[JDEV] File transfer ideas

Fri Feb 15 15:11:49 CST 2002

Hi all,

  I'm just doing my 2 hour journey back to the house, and have got thinking
  about file transfer. I'm basically sending this email for thoughts on
  the idea i'm working on. It takes some of the existing views, just
  expanding on a few ideas, concepts and concerns I have.

  Protocol:

    HTTP is fine for this purpose. It was designed as a protocol to
    transfer files from a server to a client, which is all that we want.
    I would, however, suggest a slightly modified http server, which can
    basically measure how much of a file has been transfered to and from
    the server. I'll explain this later. HTTP v1.1 has partial file
    transfer in the specification, useful to resume connections which
    have failed. It also would make it easy to have requests served by
    multiple servers, simply by returning a redirection message to the
    requesting client.

  Client-side:

    All that is required is a client able of talking the HTTP protocol.

  Server-side:

    As previously stated, this is just a http server, able to determine
    the amount of data transfered. Every file stored on the server would
    have a record associated with it, containing the following pieces of
    information:

      Filename
      Size
      MD5 checksum
      List of users able to access the file, along with expiry details
      (ACL)

   Transaction:

     - Upload -
     The sender first sends a 'request to transfer', which consists of
     the filename, size and md5. The server checks against the database
     to see if any file already exists which matches those details. 
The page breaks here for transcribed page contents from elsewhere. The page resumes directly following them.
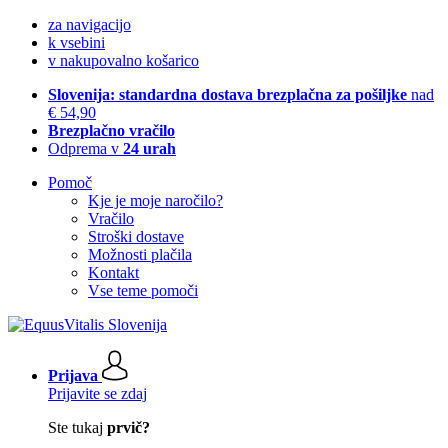
za navigacijo
k vsebini
v nakupovalno košarico
Slovenija: standardna dostava brezplačna za pošiljke
nad
€ 54,90
Brezplačno vračilo
Odprema v
24 urah
Pomoč
Kje je moje naročilo?
Vračilo
Stroški dostave
Možnosti plačila
Kontakt
Vse teme pomoči
Prijava
Prijavite se zdaj
Ste tukaj
prvič?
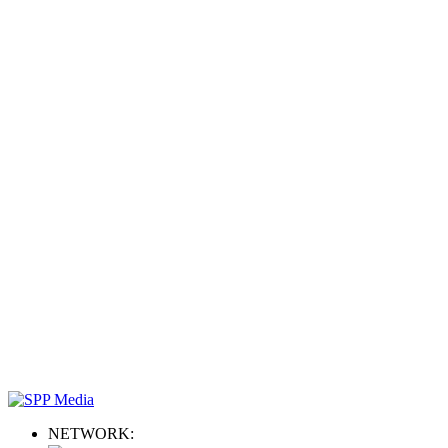
NETWORK:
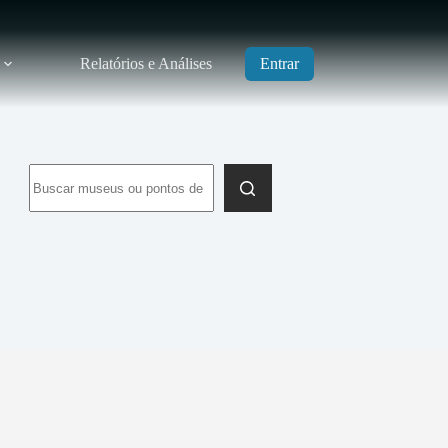
Relatórios e Análises
Entrar
Sem
resultados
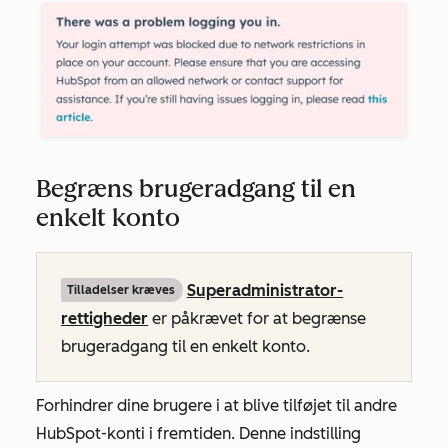
Begræns brugeradgang til en
enkelt konto
Superadministrator-
Tilladelser kræves
rettigheder
er påkrævet for at begrænse
brugeradgang til en enkelt konto.
Forhindrer dine brugere i at blive tilføjet til andre
HubSpot-konti i fremtiden. Denne indstilling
     If the file already exists, there is no need to upload the file again,
     the user is simply added to the ACL, and given an expiry time. This
     value basically controls the amount of time the user is allowed to
     collect the file before it is deleted. Once all the users listed on
     the record had either timed out or been deleted, the file would
     then be removed automatically. The sender is also informed that
     there is no need to upload.

     If the file doesn't already exist, the server checks that the size
     value does not exceed the limit placed on the server. This value is
     not trusted, only used as a guideline. The user then starts to
     upload the file. The server monitors this, and will terminate and
     destroy the partial upload if its exceeds the size it reported.
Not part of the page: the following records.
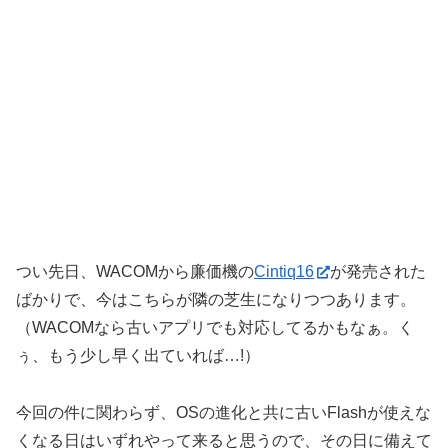
つい先日、WACOMから廉価機の
Cintiq16
が発売された
ばかりで、今はこちらが隣の芝生になりつつあります。
（WACOMなら古いアプリでも対応してるかもなぁ。く
ぅ、もう少し早く出ていれば…!）
今回の件に関わらず、OSの進化と共に古いFlashが使えな
くなる日はいずれやって来ると思うので、その日に備えて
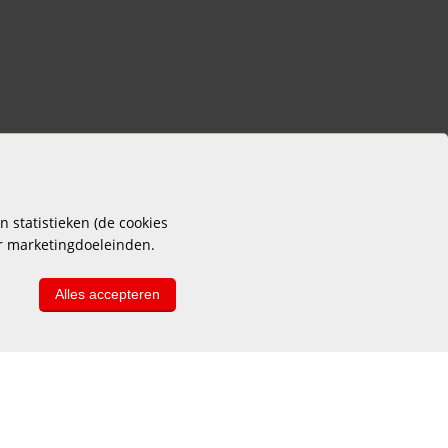
 statistieken (de cookies
or marketingdoeleinden.
Alles accepteren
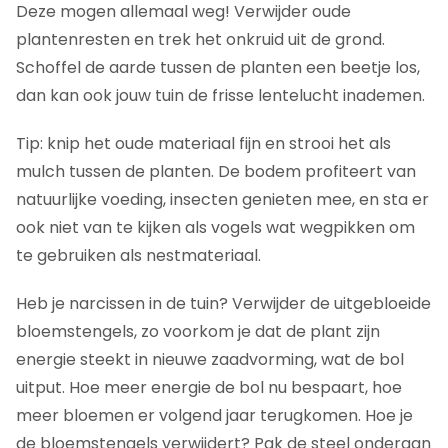
Deze mogen allemaal weg! Verwijder oude
plantenresten en trek het onkruid uit de grond.
Schoffel de aarde tussen de planten een beetje los,
dan kan ook jouw tuin de frisse lentelucht inademen.
Tip: knip het oude materiaal fijn en strooi het als
mulch tussen de planten. De bodem profiteert van
natuurlijke voeding, insecten genieten mee, en sta er
ook niet van te kijken als vogels wat wegpikken om
te gebruiken als nestmateriaal.
Heb je narcissen in de tuin? Verwijder de uitgebloeide
bloemstengels, zo voorkom je dat de plant zijn
energie steekt in nieuwe zaadvorming, wat de bol
uitput. Hoe meer energie de bol nu bespaart, hoe
meer bloemen er volgend jaar terugkomen. Hoe je
de bloemstengels verwijdert? Pak de steel onderaan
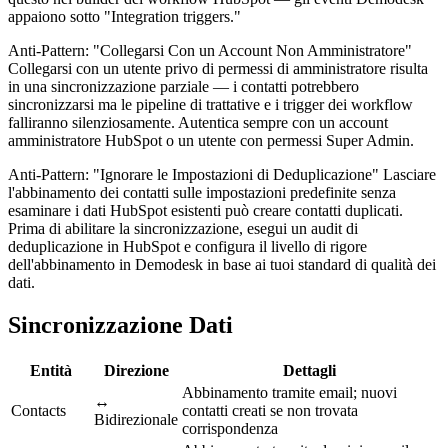
appaiono sotto "Integration triggers."
Anti-Pattern: "Collegarsi Con un Account Non Amministratore"
Collegarsi con un utente privo di permessi di amministratore risulta
in una sincronizzazione parziale — i contatti potrebbero
sincronizzarsi ma le pipeline di trattative e i trigger dei workflow
falliranno silenziosamente. Autentica sempre con un account
amministratore HubSpot o un utente con permessi Super Admin.
Anti-Pattern: "Ignorare le Impostazioni di Deduplicazione" Lasciare
l'abbinamento dei contatti sulle impostazioni predefinite senza
esaminare i dati HubSpot esistenti può creare contatti duplicati.
Prima di abilitare la sincronizzazione, esegui un audit di
deduplicazione in HubSpot e configura il livello di rigore
dell'abbinamento in Demodesk in base ai tuoi standard di qualità dei
dati.
Sincronizzazione Dati
Entità
Direzione
Dettagli
Abbinamento tramite email; nuovi
↔
Contacts
contatti creati se non trovata
Bidirezionale
corrispondenza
     If the transfer is interrupted, one of two actions could be taken:
     either remove the partial upload, or keep it for a short amount of
     time, allowing the sender to resume the upload and complete it.
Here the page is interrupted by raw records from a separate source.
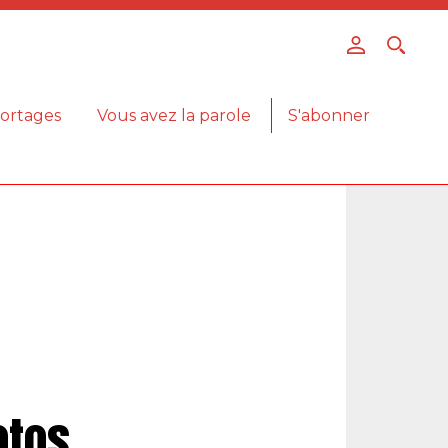
ortages
Vous avez la parole
S'abonner
otos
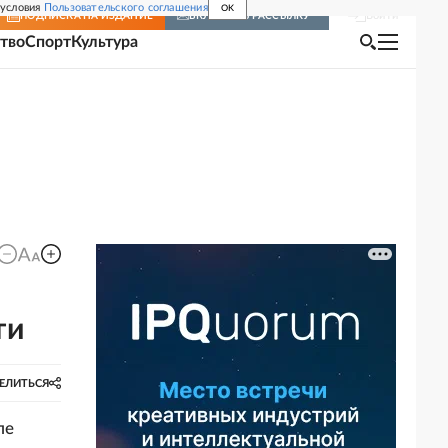
 условия
Пользовательского соглашения
OK
Войти
ПОДПИСКА
НА ИЗДАНИЕ
ВКЛЮЧИТЬ РАССЫЛКУ
тво
Спорт
Культура
ти
ЕЛИТЬСЯ
ле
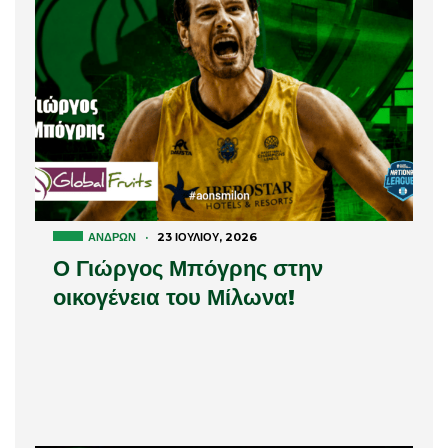
ΑΝΔΡΏΝ
·
23 ΙΟΥΛΊΟΥ, 2026
Ο Γιώργος Μπόγρης στην
οικογένεια του Μίλωνα!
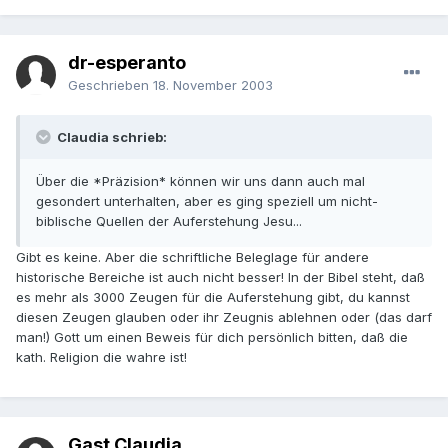
dr-esperanto
Geschrieben
18. November 2003
Claudia schrieb:
Über die *Präzision* können wir uns dann auch mal
gesondert unterhalten, aber es ging speziell um nicht-
biblische Quellen der Auferstehung Jesu...
Gibt es keine. Aber die schriftliche Beleglage für andere
historische Bereiche ist auch nicht besser! In der Bibel steht, daß
es mehr als 3000 Zeugen für die Auferstehung gibt, du kannst
diesen Zeugen glauben oder ihr Zeugnis ablehnen oder (das darf
man!) Gott um einen Beweis für dich persönlich bitten, daß die
kath. Religion die wahre ist!
Gast Claudia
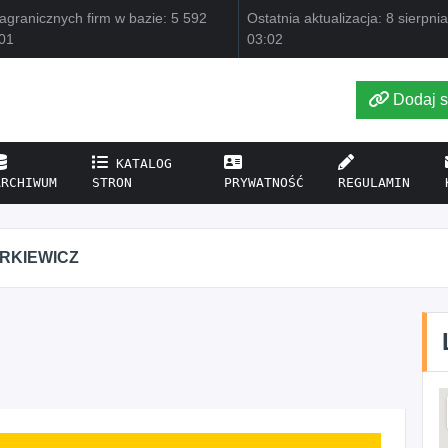
agranicznych firm w bazie: 5 592
Ostatnia aktualizacja: 8 sierpni
01
03:02
Dodaj s
KATALOG
ARCHIWUM
STRON
PRYWATNOŚĆ
REGULAMIN
IRKIEWICZ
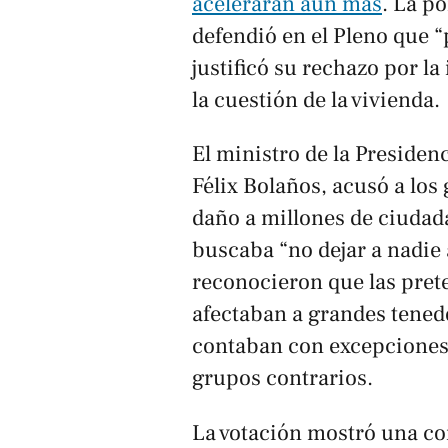
acelerarán aún más
. La p
defendió en el Pleno que “
justificó su rechazo por l
la cuestión de la vivienda.
El ministro de la Presidenc
Félix Bolaños, acusó a los
daño a millones de ciudad
buscaba “no dejar a nadie 
reconocieron que las pret
afectaban a grandes tened
contaban con excepciones, 
grupos contrarios.
La votación mostró una coi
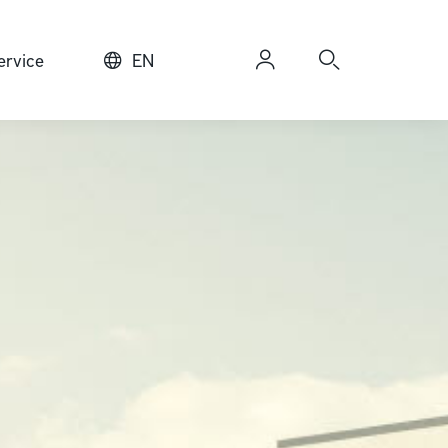
rvice
EN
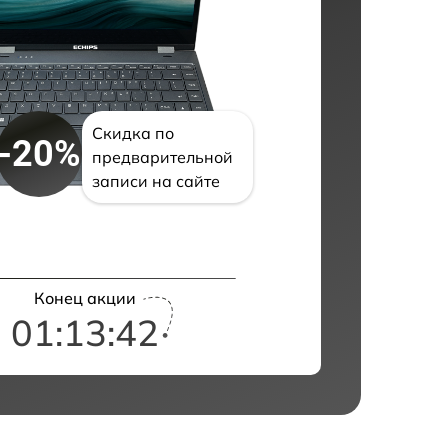
Скидка по
-20%
предварительной
записи на сайте
Конец акции
01:13:41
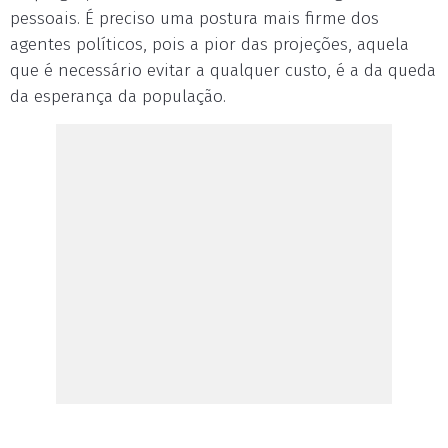
pessoais. É preciso uma postura mais firme dos
agentes políticos, pois a pior das projeções, aquela
que é necessário evitar a qualquer custo, é a da queda
da esperança da população.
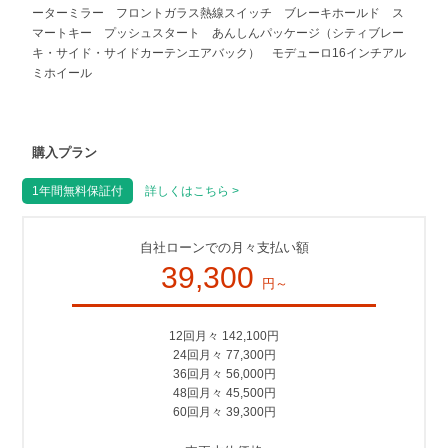
ーターミラー フロントガラス熱線スイッチ ブレーキホールド ス
マートキー プッシュスタート あんしんパッケージ（シティブレー
キ・サイド・サイドカーテンエアバック） モデューロ16インチアル
ミホイール
購入プラン
1年間無料保証付
詳しくはこちら >
自社ローンでの月々支払い額
39,300
円～
12回月々 142,100円
24回月々 77,300円
36回月々 56,000円
48回月々 45,500円
60回月々 39,300円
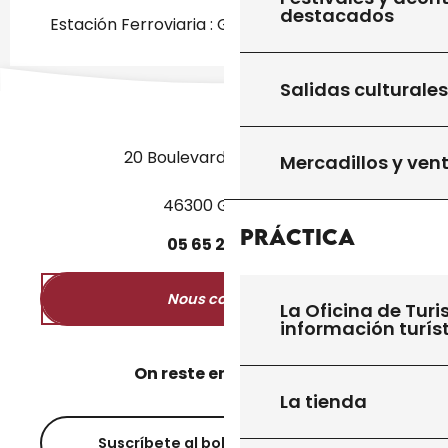
destacados
Estación Ferroviaria : Gourdon a 4km
Salidas culturales
20 Boulevard des Martyrs
Mercadillos y ven
46300 Gourdon
Práctica
05
65
27
52
50
Nous contacter
La Oficina de Turi
información turís
On reste en contact ?
La tienda
Suscríbete al boletín informativo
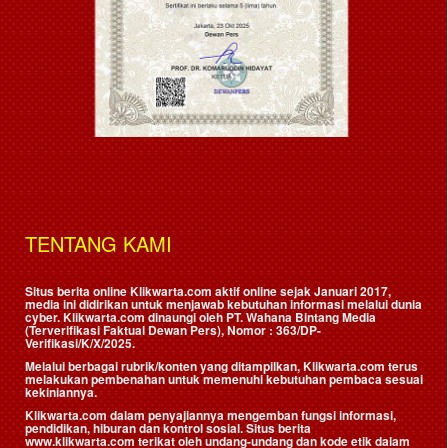
TENTANG KAMI
Situs berita online Klikwarta.com aktif online sejak Januari 2017,
media ini didirikan untuk menjawab kebutuhan informasi melalui dunia
cyber. Klikwarta.com dinaungi oleh
PT. Wahana Bintang Media
(Terverifikasi Faktual Dewan Pers)
, Nomor : 363/DP-
Verifikasi/K/X/2025.
Melalui berbagai rubrik/konten yang ditampilkan, Klikwarta.com terus
melakukan pembenahan untuk memenuhi kebutuhan pembaca sesuai
kekiniannya.
Klikwarta.com dalam penyajiannya mengemban fungsi informasi,
pendidikan, hiburan dan kontrol sosial. Situs berita
www.klikwarta.com terikat oleh undang-undang dan kode etik dalam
     In either case, a message is send to the receiver with the details
     needed to retrieve the file: filename, size and md5.

     - Download -
     The receiver sends a 'request to download', consisting of the
     filename, size and md5. This, along with the ACL stored in the
     files database record, help form a basic protection against files
     being downloaded by the wrong person. Its not perfect, but it is
     functional without requiring unstandard extensions. 

     The server would then respond either with a 'file not found', 'ok',
     or 'redirection'. A 'not authorised' would also be a possible
     option, however this could be used to try and find files in a
     bruteforce attack, so I personally would settle for simply a 'file
     not found' response.

     Once the client is requesting from the right server and passes the
     tests, the file is available for download. The server would monitor
     the download, and would remove the user from the ACL once the
     download was successful. If the download was not successful, this
     allows the receiver to resume, or the file will simply timeout.

     - Housekeeping -
     This is simply a case of going through every record and counting
     down every user until they expire, and removing files once there is
     no user left on the database record for the file.

   Notes:

     The above solution is easily possible using a standard http server
     and CGI scripts, the only problems are controlling the size of
     uploads and detecting if a file transfer failed before completion.

 This is all based previous discussions and idea, all i've tried to do
 is bring them together into one reference. File transfer seems to be
 becoming an increasingly requested feature, especially in regards to
 transports. My personal belief is that peer-to-peer connections open up
 a whole world of problems, such as firewalls and interconnectivity
 between different clients. The HTTP protocol works, its documented, and
 implemented in all major OS's (and quite a few others too) I understand
 that this increases the bandwidth required by a hosting service, but
 such load could be distributed by clusters of file stores. Any thoughts?

 Regards, 

   David

---
David Sutton
jid: peregrine at jabber.sys.legend.net.uk